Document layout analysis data

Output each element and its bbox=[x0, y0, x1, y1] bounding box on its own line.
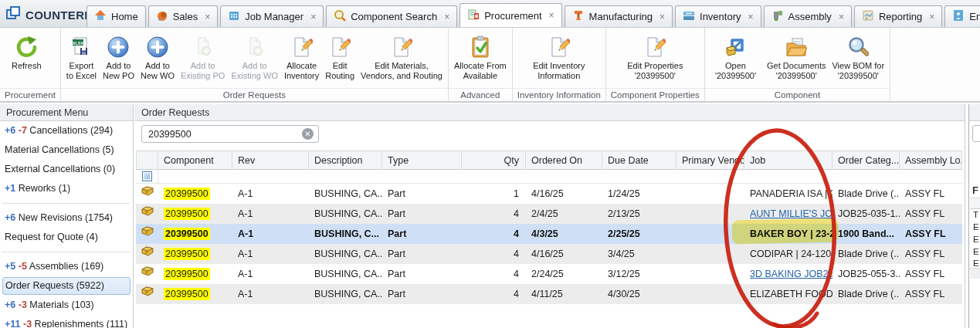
svg-text:XLSX: XLSX bbox=[73, 40, 84, 45]
header-type[interactable]: Type bbox=[382, 150, 462, 170]
add-to-new-wo-button[interactable]: Add to New WO bbox=[137, 30, 178, 81]
tab-close-icon[interactable]: × bbox=[310, 12, 316, 22]
header-due-date[interactable]: Due Date bbox=[602, 150, 677, 170]
table-row[interactable]: 20399500 A-1 BUSHING, CA... Part 4 2/24/… bbox=[136, 264, 962, 284]
cell-rev: A-1 bbox=[232, 284, 309, 304]
header-order-category[interactable]: Order Categ... bbox=[832, 150, 900, 170]
header-primary-vendor[interactable]: Primary Vendor bbox=[677, 150, 744, 170]
header-assembly-location[interactable]: Assembly Lo... bbox=[900, 150, 962, 170]
tab-strip: COUNTERPART Home Sales × Job Manager × C… bbox=[0, 0, 980, 28]
group-label: Component Properties bbox=[606, 88, 704, 101]
job-link[interactable]: 3D BAKING JOB25-0 bbox=[750, 269, 832, 279]
procurement-menu-sidebar: Procurement Menu +6 -7 Cancellations (29… bbox=[0, 104, 134, 328]
counterpart-app-window: COUNTERPART Home Sales × Job Manager × C… bbox=[0, 0, 980, 328]
clipped-text-fragment: F bbox=[972, 184, 978, 196]
ribbon-group-advanced: Allocate From Available Advanced bbox=[449, 28, 513, 101]
add-to-existing-po-button: Add to Existing PO bbox=[178, 30, 228, 81]
sidebar-item-cancellations[interactable]: +6 -7 Cancellations (294) bbox=[0, 121, 133, 140]
tab-label: Component Search bbox=[351, 11, 437, 22]
tab-close-icon[interactable]: × bbox=[444, 12, 449, 22]
tab-close-icon[interactable]: × bbox=[929, 12, 934, 22]
cell-type: Part bbox=[382, 204, 462, 224]
cell-order-category: JOB25-035-1... bbox=[832, 204, 900, 224]
cell-component: 20399500 bbox=[158, 264, 232, 284]
tab-close-icon[interactable]: × bbox=[660, 12, 665, 22]
table-row[interactable]: 20399500 A-1 BUSHING, CA... Part 1 4/16/… bbox=[136, 184, 962, 204]
job-link[interactable]: AUNT MILLIE'S JOB2 bbox=[750, 208, 832, 219]
tab-close-icon[interactable]: × bbox=[748, 12, 754, 22]
sidebar-item-assemblies[interactable]: +5 -5 Assemblies (169) bbox=[0, 257, 133, 276]
edit-routing-button[interactable]: Edit Routing bbox=[322, 30, 358, 81]
sidebar-item-order-requests[interactable]: Order Requests (5922) bbox=[2, 277, 131, 295]
sidebar-item-reworks[interactable]: +1 Reworks (1) bbox=[0, 179, 133, 198]
add-page-icon bbox=[192, 32, 214, 61]
edit-materials-vendors-routing-button[interactable]: Edit Materials, Vendors, and Routing bbox=[358, 30, 446, 81]
tab-close-icon[interactable]: × bbox=[205, 12, 210, 22]
open-component-button[interactable]: Open '20399500' bbox=[707, 30, 764, 81]
allocate-inventory-button[interactable]: Allocate Inventory bbox=[281, 30, 322, 81]
home-icon bbox=[94, 9, 107, 24]
ribbon-group-inventory-information: Edit Inventory Information Inventory Inf… bbox=[513, 28, 606, 101]
cell-job: BAKER BOY | 23-25 bbox=[744, 224, 832, 244]
header-qty[interactable]: Qty bbox=[462, 150, 526, 170]
clear-search-icon[interactable]: ✕ bbox=[302, 128, 314, 140]
allocate-from-available-button[interactable]: Allocate From Available bbox=[451, 30, 510, 81]
refresh-button[interactable]: Refresh bbox=[2, 30, 51, 71]
header-description[interactable]: Description bbox=[309, 150, 382, 170]
add-page-icon bbox=[244, 32, 266, 61]
add-to-new-po-button[interactable]: Add to New PO bbox=[100, 30, 137, 81]
tab-procurement[interactable]: Procurement × bbox=[459, 3, 561, 27]
search-value: 20399500 bbox=[142, 129, 302, 140]
tab-home[interactable]: Home bbox=[86, 5, 146, 27]
tab-inventory[interactable]: Inventory × bbox=[675, 5, 761, 27]
sidebar-item-new-revisions[interactable]: +6 New Revisions (1754) bbox=[0, 208, 133, 228]
export-to-excel-button[interactable]: XLSX Export to Excel bbox=[63, 30, 100, 81]
edit-document-icon bbox=[329, 32, 351, 61]
sidebar-item-replenishments[interactable]: +11 -3 Replenishments (111) bbox=[0, 315, 133, 328]
cell-ordered-on: 4/3/25 bbox=[526, 224, 602, 244]
clipped-row-fragment: E bbox=[973, 247, 979, 256]
search-input[interactable]: 20399500 ✕ bbox=[141, 125, 319, 143]
cell-component: 20399500 bbox=[158, 204, 232, 224]
tab-reporting[interactable]: Reporting × bbox=[854, 5, 942, 27]
header-rev[interactable]: Rev bbox=[232, 150, 309, 170]
table-row-selected[interactable]: 20399500 A-1 BUSHING, C... Part 4 4/3/25… bbox=[136, 224, 962, 244]
cell-qty: 4 bbox=[462, 264, 526, 284]
cell-description: BUSHING, CA... bbox=[309, 204, 382, 224]
edit-document-icon bbox=[291, 32, 313, 61]
get-documents-button[interactable]: Get Documents '20399500' bbox=[764, 30, 829, 81]
header-ordered-on[interactable]: Ordered On bbox=[526, 150, 602, 170]
sidebar-item-material-cancellations[interactable]: Material Cancellations (5) bbox=[0, 140, 133, 160]
tab-sales[interactable]: Sales × bbox=[148, 5, 219, 27]
grid-header-row: Component Rev Description Type Qty Order… bbox=[136, 150, 962, 170]
grid-corner-button[interactable] bbox=[142, 171, 152, 181]
panel-title: Order Requests bbox=[134, 104, 965, 121]
table-row[interactable]: 20399500 A-1 BUSHING, CA... Part 4 4/11/… bbox=[136, 284, 962, 304]
tab-label: Procurement bbox=[484, 10, 541, 22]
ribbon-group-component-properties: Edit Properties '20399500' Component Pro… bbox=[606, 28, 705, 101]
table-row[interactable]: 20399500 A-1 BUSHING, CA... Part 4 2/4/2… bbox=[136, 204, 962, 224]
tab-engineering-orders[interactable]: Engineering Ord bbox=[944, 5, 980, 27]
tab-close-icon[interactable]: × bbox=[839, 12, 844, 22]
sidebar-item-external-cancellations[interactable]: External Cancellations (0) bbox=[0, 160, 133, 179]
edit-document-icon bbox=[548, 32, 570, 61]
edit-inventory-information-button[interactable]: Edit Inventory Information bbox=[522, 30, 595, 81]
cell-ordered-on: 2/4/25 bbox=[526, 204, 602, 224]
table-row[interactable]: 20399500 A-1 BUSHING, CA... Part 4 4/16/… bbox=[136, 244, 962, 264]
tab-manufacturing[interactable]: Manufacturing × bbox=[565, 5, 673, 27]
tab-label: Manufacturing bbox=[589, 11, 653, 22]
component-search-icon bbox=[334, 9, 346, 24]
tab-job-manager[interactable]: Job Manager × bbox=[220, 5, 324, 27]
view-bom-button[interactable]: View BOM for '20399500' bbox=[829, 30, 887, 81]
sidebar-item-materials[interactable]: +6 -3 Materials (103) bbox=[0, 296, 133, 315]
sidebar-item-request-for-quote[interactable]: Request for Quote (4) bbox=[0, 228, 133, 247]
tab-component-search[interactable]: Component Search × bbox=[326, 5, 457, 27]
cell-type: Part bbox=[382, 224, 462, 244]
open-component-icon bbox=[724, 32, 746, 61]
header-component[interactable]: Component bbox=[158, 150, 232, 170]
header-job[interactable]: Job bbox=[744, 150, 832, 170]
tab-assembly[interactable]: Assembly × bbox=[764, 5, 852, 27]
edit-properties-button[interactable]: Edit Properties '20399500' bbox=[613, 30, 697, 81]
tab-close-icon[interactable]: × bbox=[549, 10, 554, 21]
ribbon-group-component: Open '20399500' Get Documents '20399500'… bbox=[705, 28, 890, 101]
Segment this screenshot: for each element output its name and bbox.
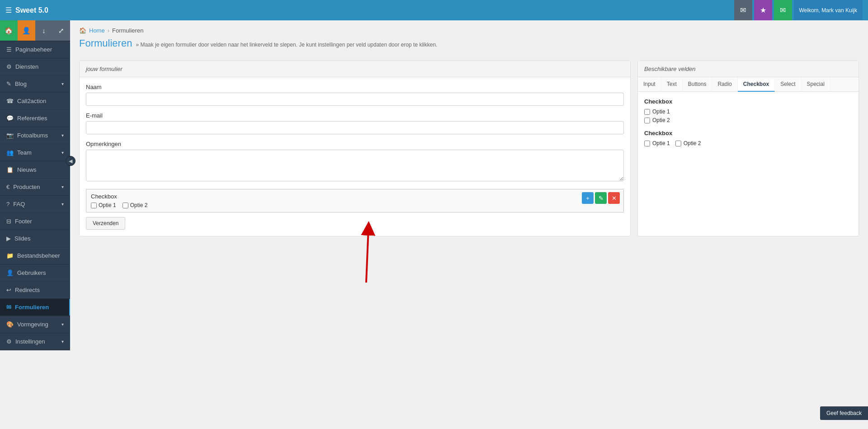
feedback-btn[interactable]: Geef feedback (820, 406, 868, 420)
faq-chevron: ▾ (61, 202, 64, 207)
producten-icon: € (6, 184, 9, 190)
sidebar-item-faq[interactable]: ? FAQ ▾ (0, 196, 70, 213)
avail-checkbox-2-1[interactable] (644, 141, 650, 146)
avail-checkbox-1-2[interactable] (644, 118, 650, 123)
welcome-text: Welkom, (799, 7, 820, 14)
team-icon: 👥 (6, 149, 14, 156)
field-add-btn[interactable]: + (582, 192, 594, 204)
nieuws-icon: 📋 (6, 166, 14, 173)
redirects-icon: ↩ (6, 287, 11, 293)
avail-option-2-1[interactable]: Optie 1 (644, 140, 670, 146)
checkbox-option-2[interactable]: Optie 2 (123, 202, 148, 208)
app-title: Sweet 5.0 (15, 6, 48, 14)
tab-select[interactable]: Select (775, 77, 801, 92)
avail-checkbox-2-2[interactable] (675, 141, 681, 146)
sidebar-item-label: Referenties (17, 115, 47, 122)
sidebar-wrapper: 🏠 👤 ↓ ⤢ ☰ Paginabeheer ⚙ Diensten (0, 20, 70, 429)
vormgeving-icon: 🎨 (6, 321, 14, 328)
tab-text[interactable]: Text (661, 77, 683, 92)
tab-input[interactable]: Input (638, 77, 661, 92)
topbar-mail-btn[interactable]: ✉ (774, 0, 792, 20)
email-label: E-mail (86, 112, 624, 119)
naam-input[interactable] (86, 93, 624, 106)
team-chevron: ▾ (61, 150, 64, 155)
sidebar-item-producten[interactable]: € Producten ▾ (0, 179, 70, 196)
tab-radio[interactable]: Radio (712, 77, 737, 92)
sidebar-icon-download[interactable]: ↓ (35, 20, 53, 41)
sidebar-icon-share[interactable]: ⤢ (52, 20, 70, 41)
available-group-1: Checkbox Optie 1 Optie 2 (644, 98, 852, 123)
topbar-message-btn[interactable]: ✉ (734, 0, 752, 20)
email-input[interactable] (86, 121, 624, 134)
sidebar-item-nieuws[interactable]: 📋 Nieuws (0, 161, 70, 179)
sidebar-item-bestandsbeheer[interactable]: 📁 Bestandsbeheer (0, 247, 70, 264)
checkbox-option-1[interactable]: Optie 1 (91, 202, 116, 208)
checkbox-input-2[interactable] (123, 203, 128, 208)
sidebar-item-diensten[interactable]: ⚙ Diensten (0, 58, 70, 75)
avail-option-1-1[interactable]: Optie 1 (644, 108, 852, 115)
form-panel: jouw formulier Naam E-mail Opmerkingen (79, 61, 631, 236)
topbar-user: Welkom, Mark van Kuijk (794, 0, 863, 20)
topbar: ☰ Sweet 5.0 ✉ ★ ✉ Welkom, Mark van Kuijk (0, 0, 868, 20)
avail-checkbox-1-1[interactable] (644, 109, 650, 115)
sidebar-icon-user[interactable]: 👤 (18, 20, 35, 41)
naam-label: Naam (86, 84, 624, 90)
sidebar: 🏠 👤 ↓ ⤢ ☰ Paginabeheer ⚙ Diensten (0, 20, 70, 350)
opmerkingen-textarea[interactable] (86, 150, 624, 181)
fields-panel: Beschikbare velden Input Text Buttons Ra… (637, 61, 859, 236)
tab-buttons[interactable]: Buttons (683, 77, 712, 92)
form-group-email: E-mail (86, 112, 624, 134)
sidebar-item-label: FAQ (13, 201, 25, 207)
sidebar-toggle[interactable]: ◀ (66, 156, 75, 166)
page-title: Formulieren (79, 38, 132, 49)
checkbox-field[interactable]: Checkbox Optie 1 Optie 2 (86, 189, 624, 212)
breadcrumb-home[interactable]: Home (89, 27, 105, 34)
sidebar-item-label: Bestandsbeheer (17, 252, 60, 259)
fotoalbums-chevron: ▾ (61, 133, 64, 138)
faq-icon: ? (6, 201, 9, 207)
sidebar-item-instellingen[interactable]: ⚙ Instellingen ▾ (0, 333, 70, 350)
sidebar-item-team[interactable]: 👥 Team ▾ (0, 144, 70, 161)
fields-panel-header: Beschikbare velden (638, 61, 859, 77)
fields-panel-body: Checkbox Optie 1 Optie 2 (638, 92, 859, 159)
sidebar-item-paginabeheer[interactable]: ☰ Paginabeheer (0, 41, 70, 58)
submit-btn[interactable]: Verzenden (86, 217, 125, 230)
tab-special[interactable]: Special (802, 77, 830, 92)
sidebar-item-label: Paginabeheer (15, 46, 52, 53)
sidebar-item-vormgeving[interactable]: 🎨 Vormgeving ▾ (0, 316, 70, 333)
available-options-2: Optie 1 Optie 2 (644, 140, 852, 146)
sidebar-item-label: Formulieren (15, 304, 49, 311)
sidebar-item-formulieren[interactable]: ✉ Formulieren (0, 299, 70, 316)
sidebar-item-label: Footer (15, 218, 32, 225)
sidebar-icon-green[interactable]: 🏠 (0, 20, 18, 41)
checkbox-input-1[interactable] (91, 203, 97, 208)
field-remove-btn[interactable]: ✕ (608, 192, 620, 204)
field-edit-btn[interactable]: ✎ (595, 192, 607, 204)
sidebar-item-referenties[interactable]: 💬 Referenties (0, 110, 70, 127)
checkbox-field-options: Optie 1 Optie 2 (91, 202, 619, 208)
fotoalbums-icon: 📷 (6, 132, 14, 139)
avail-option-2-2[interactable]: Optie 2 (675, 140, 701, 146)
gebruikers-icon: 👤 (6, 269, 14, 276)
diensten-icon: ⚙ (6, 63, 12, 70)
content-area: jouw formulier Naam E-mail Opmerkingen (79, 61, 859, 236)
sidebar-item-footer[interactable]: ⊟ Footer (0, 213, 70, 230)
sidebar-item-call2action[interactable]: ☎ Call2action (0, 93, 70, 110)
main-layout: 🏠 👤 ↓ ⤢ ☰ Paginabeheer ⚙ Diensten (0, 20, 868, 429)
sidebar-item-slides[interactable]: ▶ Slides (0, 230, 70, 247)
sidebar-top-icons: 🏠 👤 ↓ ⤢ (0, 20, 70, 41)
avail-option-1-2[interactable]: Optie 2 (644, 117, 852, 123)
form-group-opmerkingen: Opmerkingen (86, 141, 624, 183)
sidebar-item-label: Nieuws (17, 166, 37, 173)
form-panel-header: jouw formulier (80, 61, 630, 77)
topbar-star-btn[interactable]: ★ (754, 0, 772, 20)
sidebar-item-label: Team (17, 149, 32, 156)
breadcrumb-sep: › (108, 27, 109, 34)
footer-icon: ⊟ (6, 218, 11, 225)
tab-checkbox[interactable]: Checkbox (738, 77, 775, 92)
sidebar-item-fotoalbums[interactable]: 📷 Fotoalbums ▾ (0, 127, 70, 144)
sidebar-item-redirects[interactable]: ↩ Redirects (0, 282, 70, 299)
sidebar-item-blog[interactable]: ✎ Blog ▾ (0, 75, 70, 93)
sidebar-item-gebruikers[interactable]: 👤 Gebruikers (0, 264, 70, 282)
hamburger-icon: ☰ (5, 6, 12, 14)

| TASK DESCRIPTION |
Reply with one number: the count of lines in the entries that include the word "vormgeving".

| RESPONSE BOX |
2